The news this week was the weakening of the dollar, as the U.S. Dollar Index hit its lowest level since summer of last year. Although the dollar has been losing ground since the beginning of this year, the trend accelerated over the past week.

There were both political and economic reasons for this:

  • Politically, the inability of the Trump Administration to pass health care reform in the Senate is causing the market to shift from a “Trump reflation” sentiment to disappointment about the possibility of fiscal stimulus. This could drive a downturn in consumer sentiment, which may stall U.S. economic growth.
  • Globally, more hawkish comments recently coming from central banks have strengthened international currencies over the dollar. This includes the European Central Bank, the Bank of England and the Reserve Bank of Australia. As for the Bank of Canada, they not only spoke optimistically but went ahead and raised rates last week in a quick turnaround from their negative comments earlier this year.

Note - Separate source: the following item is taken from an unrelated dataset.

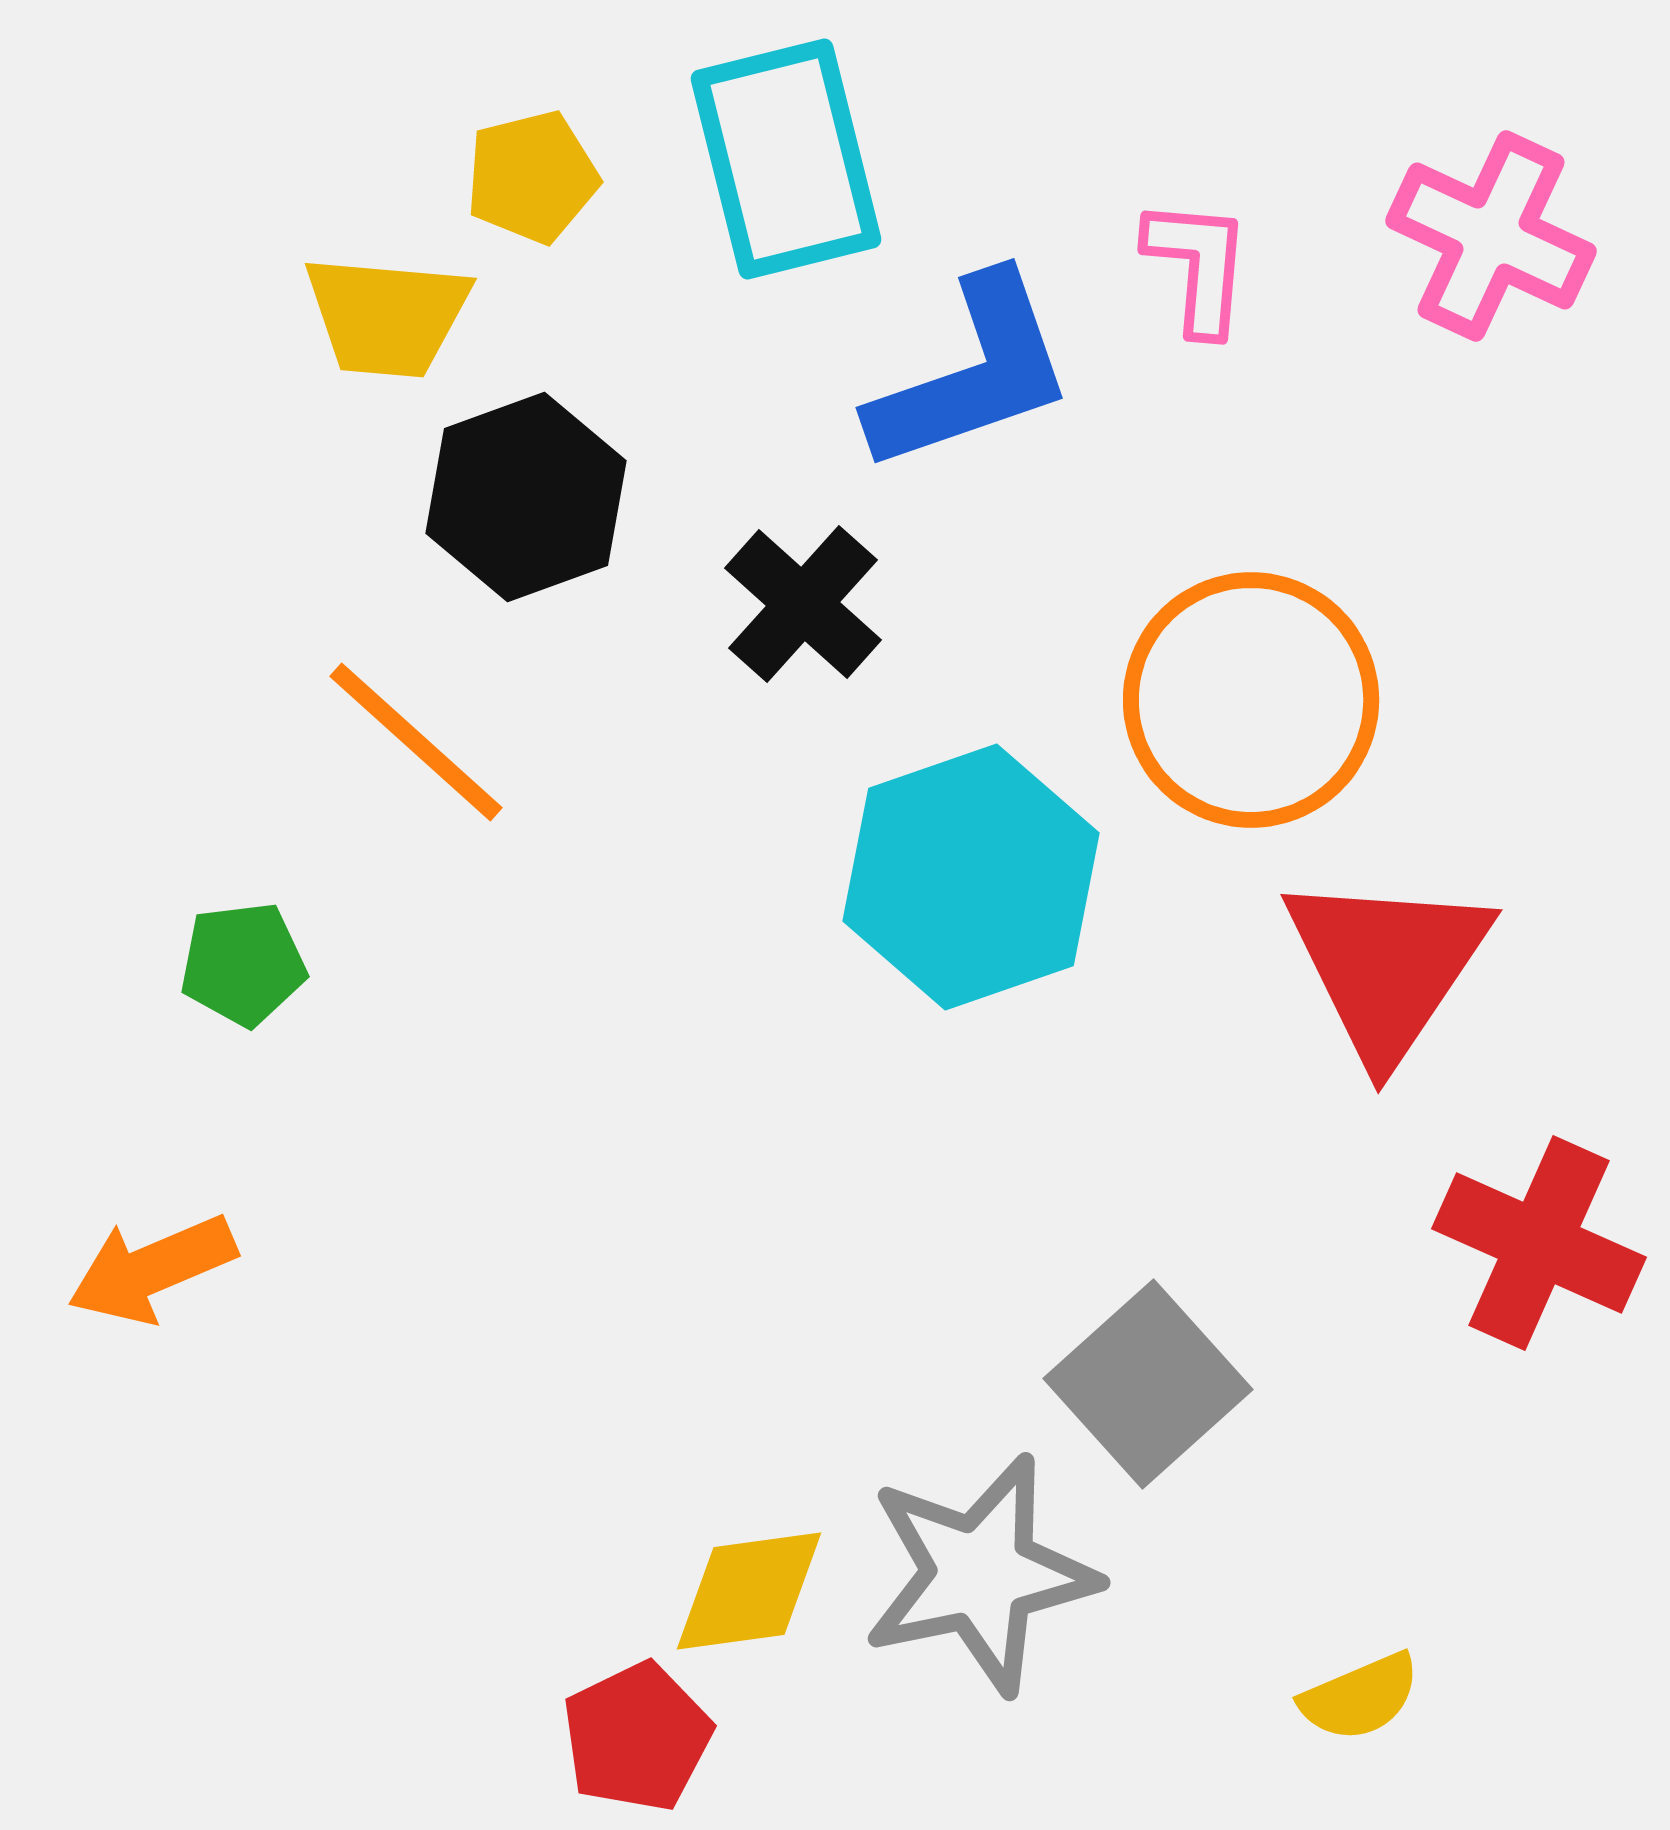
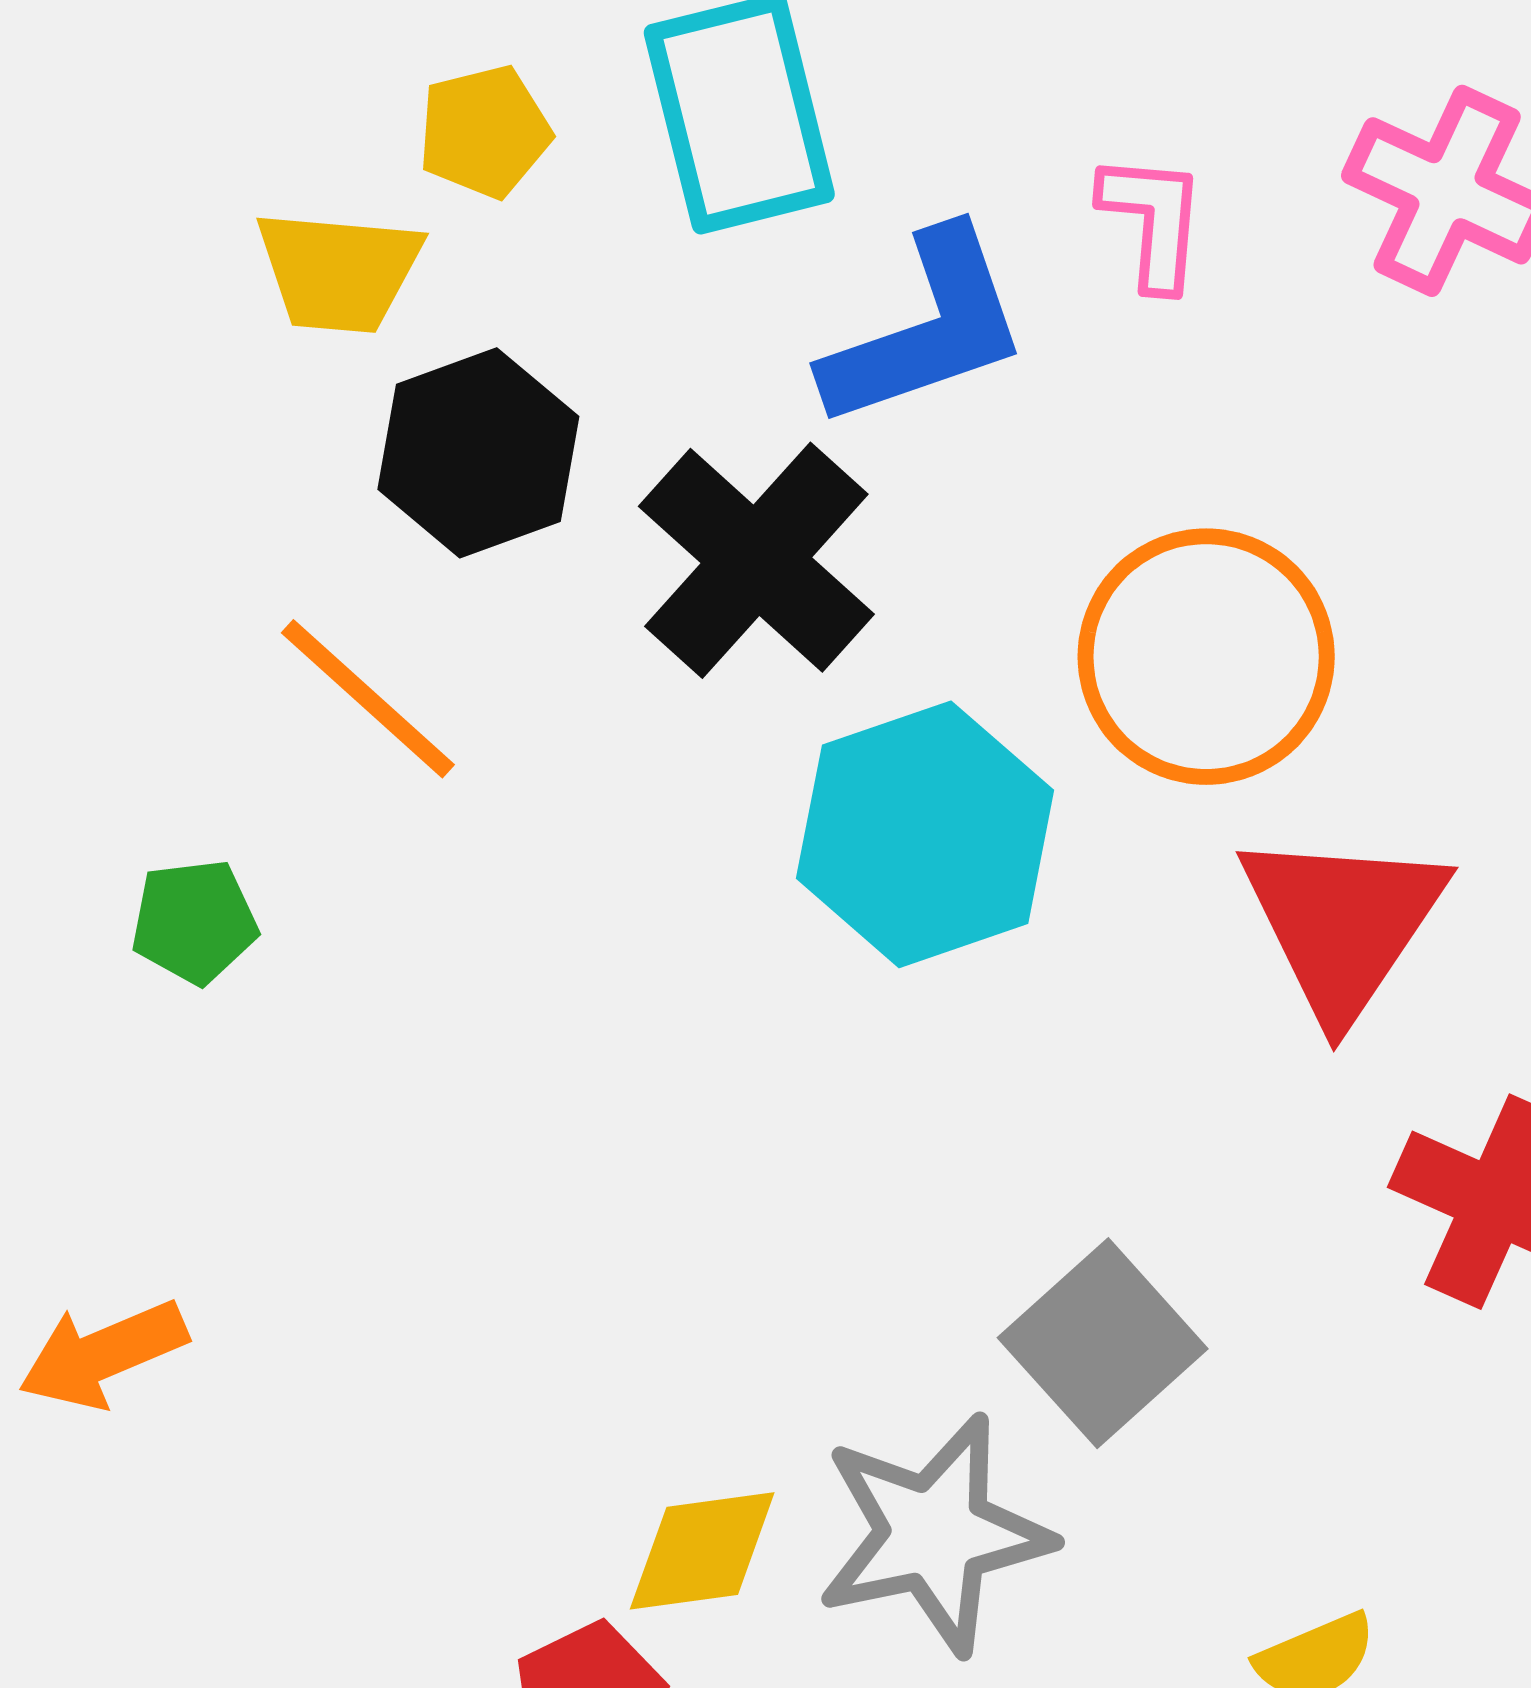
black cross: (803, 604) -> (756, 560), size x1.5
orange arrow: (152, 1269) -> (103, 1354), moved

Why have the world's central bankers, including U.S. Federal Reserve Chair Janet Yellen, turned more hawkish?

The straightforward answer is that the global economy is in recovery. This is best described by City National Rochdale Managing Director Charles Boettcher in his Market Perspectives video, where he tells us that, while the U.S. stock market has performed well this year, international stocks have done better and emerging market stocks have more than doubled the U.S. stock market's performance.

What does this mean? The rest of the world is no longer leaning on the economic recovery in the U.S., allowing them to raise rates independently. Meanwhile, the future strength of our stock market - along with future corporate earnings - will be critically dependent on much-anticipated corporate and individual tax cuts that are still clouded in uncertainty right now.

That being said, with inflation staying low – none of the countries with bullish outlooks has hit its inflation-rate target – what justifies the flip-flopping of these central bankers?

Here are some possible explanations:

  1. Instead of measuring inflation through traditional core CPI, the central bankers may be watching asset price inflation, which is the speed of price appreciation in stocks and housing prices. Asset price inflation has indeed been robust around the world and the bankers' intention may be to take some of the air out of those growing bubbles.
  2. Central bankers in general may just want to bring monetary policies back to normal from the super-low interest rate environment we have been in since the 2008 recession. Many of these central bankers are coming close to the ends of their terms, and so there may be some legacy-building incentives at work as well.

These are just some explanations for the change in sentiment in the financial market. What is your view?